Wrong numbers | Data glitch shows US job market weaker than first thought

Data glitch shows US job market weaker than first thought

Recent figures from the Bureau of Labor Statistics (BLS) suggest that the US job market may be weaker than initially thought after a discovered miscalculation.

The quarterly census of employment and wages revealed that 818,000 fewer jobs were created in the 12 months to March than first calculated, representing a 0.5% decrease.

While the revision was aligned with economists' predictions, it indicates that hiring has not been as robust as previously reported. Employers have been adding about 174,000 jobs per month, 28% lower than the earlier estimate of 242,000 jobs.

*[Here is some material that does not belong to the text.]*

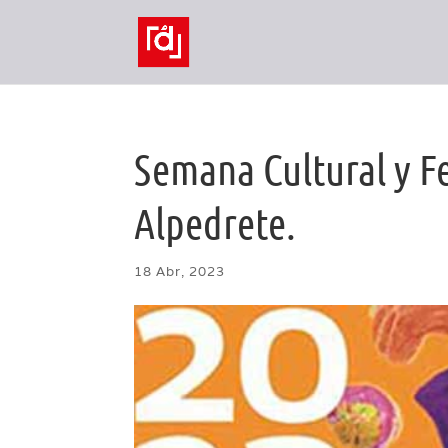
Semana Cultural y Fe
Alpedrete.
18 Abr, 2023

The news comes at a crucial time as the Federal Reserve considers cutting its benchmark interest rate for the first time since March 2020. Chair Jerome Powell has hinted at the possibility of rate cuts, with minutes from the July meeting suggesting that most participants believe easing policy would be appropriate if economic data continues as expected.

It also has political implications as the economy remains a top priority for voters in the upcoming presidential election. Despite creating about 16 million jobs since taking office and maintaining the lowest average unemployment rate of any administration in 50 years, President Biden has received low marks from voters for his handling of the economy. While inflation is subsiding, voters remain concerned about prices.

Republicans were quick to highlight the revision, with the RNC Research team noting on social media that it represents "the largest downward revision to employment in 15 years." Indeed, the 0.5% revision is the most significant since 2009.

The largest downward adjustments were seen in professional and business services (358,000 fewer jobs), leisure and hospitality (150,000 fewer), manufacturing (115,000 fewer), and trade, transportation and utilities (104,000 fewer).

“It is important for markets to remember that these are not job losses, it is just that the job count was never that high,” said Chris Rupkey, chief economist at FwdBonds. “The economy apparently did not need those phantom ‘lost’ workers, because robust real consumer expenditures powered very strong [economic] growth in the second half of last year.”

The recent spate of US job losses, particularly in the tech sector, which has seen over 400 companies make more than 130,000 people redundant just this year, has lead to workers feeling less secure about their career prospects, expressing growing concerns about job security and compensation. A July 2024 SCE Labor Market Survey highlights a significant increase in job-seeking activity, with 28.4% of respondents actively searching for new employment in the past four weeks, the highest level for ten years.